Assuring people that they’re serious, seems to be part of the gig for the band, who started playing together in high school. Hardly Boys enthusiastically describe their sound as “friendship punk,” a phrase they borrowed from a write-up by Robin Edwards (Lisa Prank, if you prefer). Last year they released Tit Punch, a scrappy four track EP that packs odes to Goodwill, meditations on hot mullets and a yearning for the subcultures of yore into roughly six minutes. It’s a goofy, good-natured take on punk – politically aware and keen but bubbly instead of mad – and one befitting a group of young friends making music together. “Everything we do… it all kind of starts as a joke and people take it seriously. That’s what happened with Hardly Boys, basically.”

That’s also how they describe their label, Make Fart Records. It’s actually less of a label and more of a collective of bands (Emma Lee Toyoda and her band are the other primary members) who put out and promote each other’s records. Initially the idea for a label sprang out of the band’s desire to put their music on Spotify, but has since gained legitimacy with the release of Toyoda’s debut LP, Sewn Me Anew. Now, Make Fart adds another achievement to the pile: Hardly Boys’ debut full-length release.

It’s this latest release, DEAR DIARRHEA, I’m here to talk about. “It’s a mixture of songs that we wrote in high school, and songs that we’ve written since, and one song that we wrote in the studio” Miranda tells me. Zeke laughs at the seriousness of the statement, “Yeah the studio.” DEAR DIARRHEA was recorded over roughly four days of winter break, when multiple members of the band returned from college, and it features their newest single – the second off the record – “Middle School.”

“I originally wrote it for one of my other bands,” Emma says of the song. “I guess it’s just about shitty things happening to me and my friends in middle school – like stupid boys asking us like, ‘spit or swallow?’ And you’re just like ‘AH! I don’t actually know! I’m thirteen! SEX!’”

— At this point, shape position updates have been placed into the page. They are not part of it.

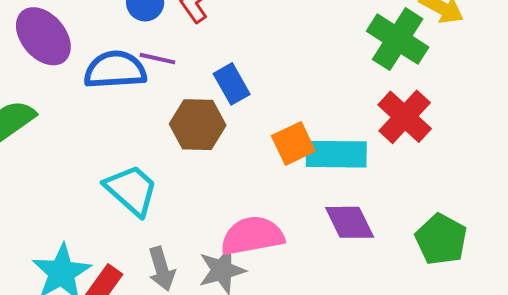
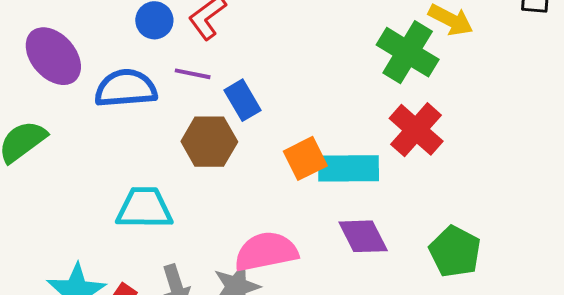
purple line: (157, 59) -> (193, 74), moved
cyan trapezoid: (131, 190) -> (144, 208), turned -40

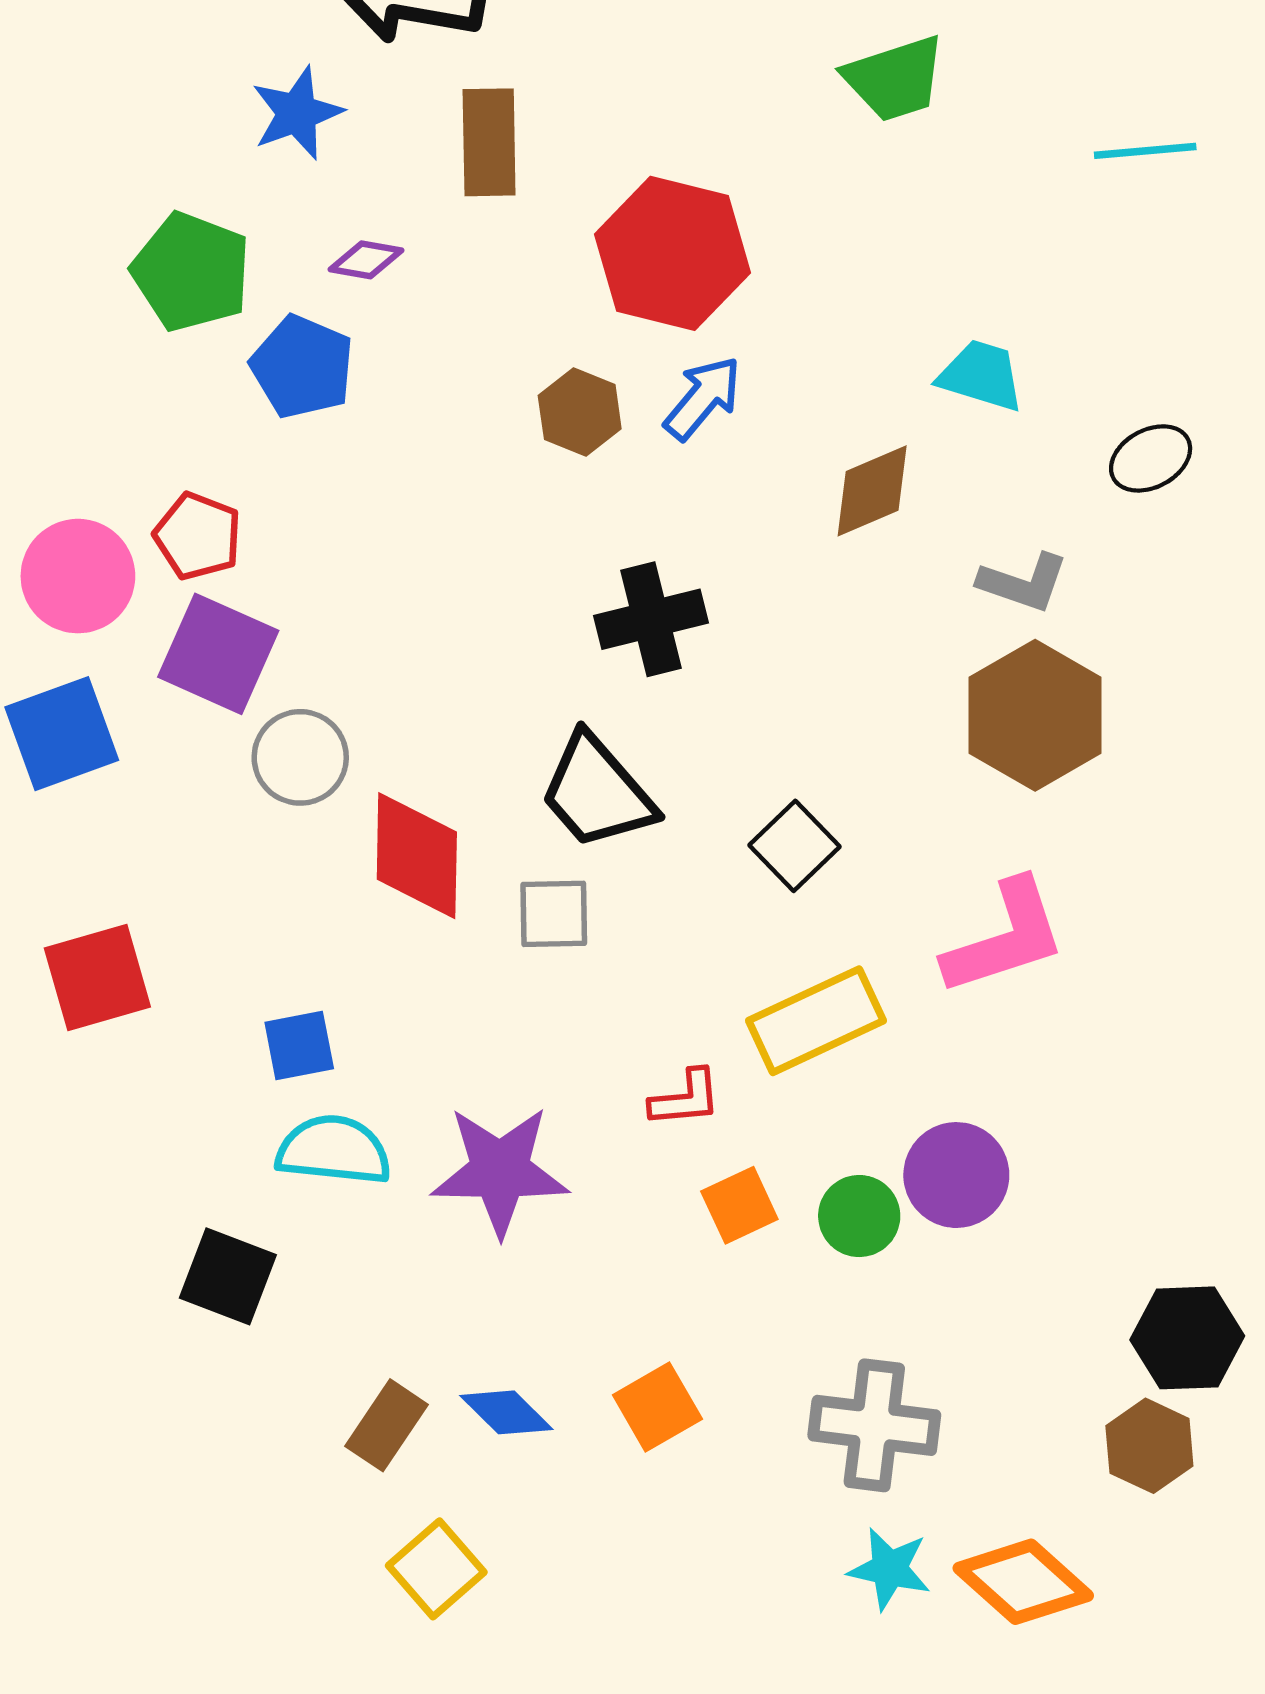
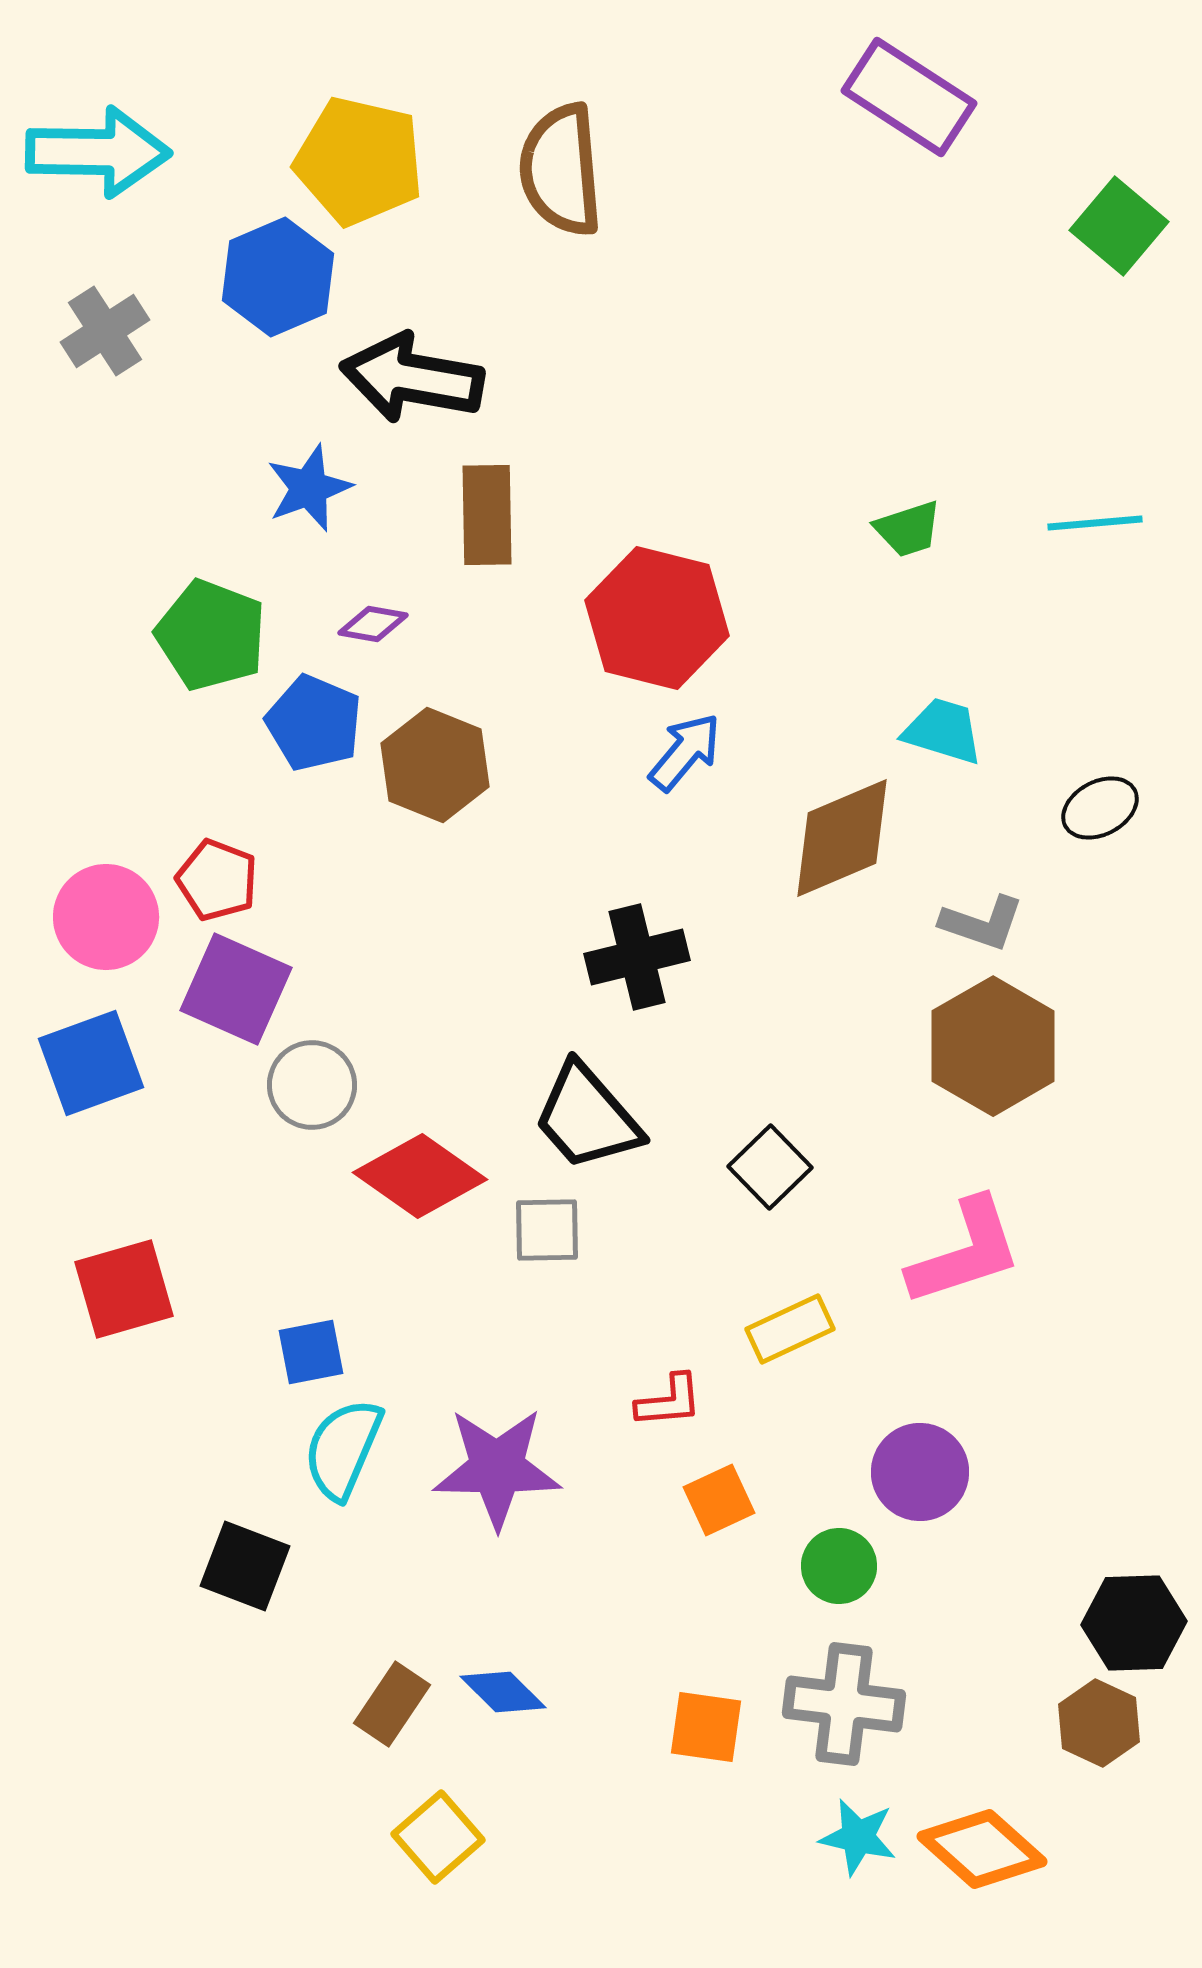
green trapezoid: (895, 79) -> (908, 529), moved, size x0.7
brown hexagon: (580, 412) -> (435, 765), moved, size x1.4
brown diamond: (872, 491) -> (842, 838), size x1.4
red diamond: (417, 856) -> (420, 1176), turned -56
yellow rectangle: (816, 1021) -> (790, 1329), size x0.7
cyan semicircle: (334, 1150) -> (343, 1449), turned -73
green circle: (859, 1216) -> (839, 1566), moved
orange square: (657, 1407) -> (706, 1727), moved, turned 38

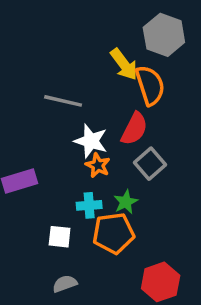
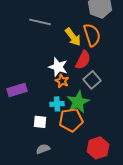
yellow arrow: (124, 64) -> (73, 37), moved
gray line: (63, 101) -> (40, 22), moved
green star: (126, 202) -> (78, 102), size x1.6

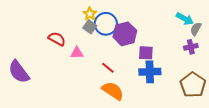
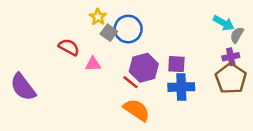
yellow star: (90, 14) -> (98, 17), moved
purple hexagon: (125, 34) -> (144, 68), moved
brown pentagon: (193, 85) -> (231, 79), moved

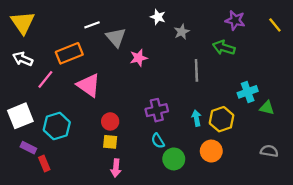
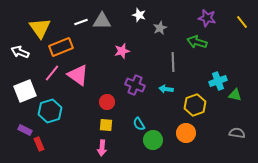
yellow triangle: (23, 23) -> (40, 28), moved
gray triangle: (116, 37) -> (102, 21), moved, turned -48
pink line: (45, 79) -> (52, 73), moved
purple cross: (157, 110) -> (135, 85), moved, turned 36
white square: (20, 116) -> (25, 91), moved
cyan arrow: (196, 118) -> (166, 89), moved, turned -72
red circle: (110, 121) -> (107, 102), moved
yellow square: (110, 142) -> (106, 125), moved

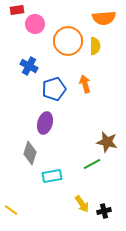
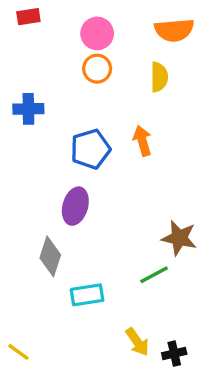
pink circle: (35, 24) -> (97, 33), moved
orange circle: (68, 41) -> (97, 69), moved, size x0.6
blue cross: (29, 66) -> (28, 109), moved, turned -30

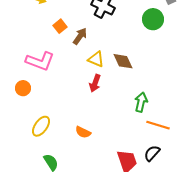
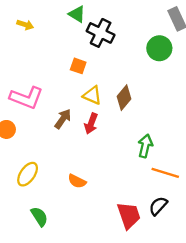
orange square: (60, 26) -> (78, 66), moved, turned -32
brown arrow: (80, 36) -> (63, 119), moved
brown diamond: (123, 61) -> (124, 98), turned 65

“Middle School” feels different from past Hardly Boys releases – less buoyant, grittier, more immediately introspective. The structure is familiar (short, relatively simple) but bizarre. Most of the song is a slow, sludgy trudge, until suddenly, with about thirty seconds left to go, it throttles forward, accompanied by ghostly “oohs.” The vocal delivery is deadpan but veers towards full-on pissed off towards the end. The silliness of Tit Punch is still detectable, but the whole thing seems a bit… older?

When I remark on the change, the band tells me that it’s true of the whole album. “We’ve grown up a little!” Miranda informs me laughingly. “No, but I do think we have! Being away and then coming back together – that’s definitely some perspective.”

I ask them what they’d like to do, where they’d like to go from here. Their response, per Miranda: “I don’t know. We’ve come this far, so we just need to keep honoring what we’ve done.” Per Anna: “We reached one thousand likes on Facebook. That was kind of a milestone!”

You can catch Hardly Boys this summer on July 8th, at a studio session for KEXP, on July 20th at Chop Suey with Emma Lee Toyoda and T-Rextasy, and on their new release, DEAR DIARRHEA, out in June!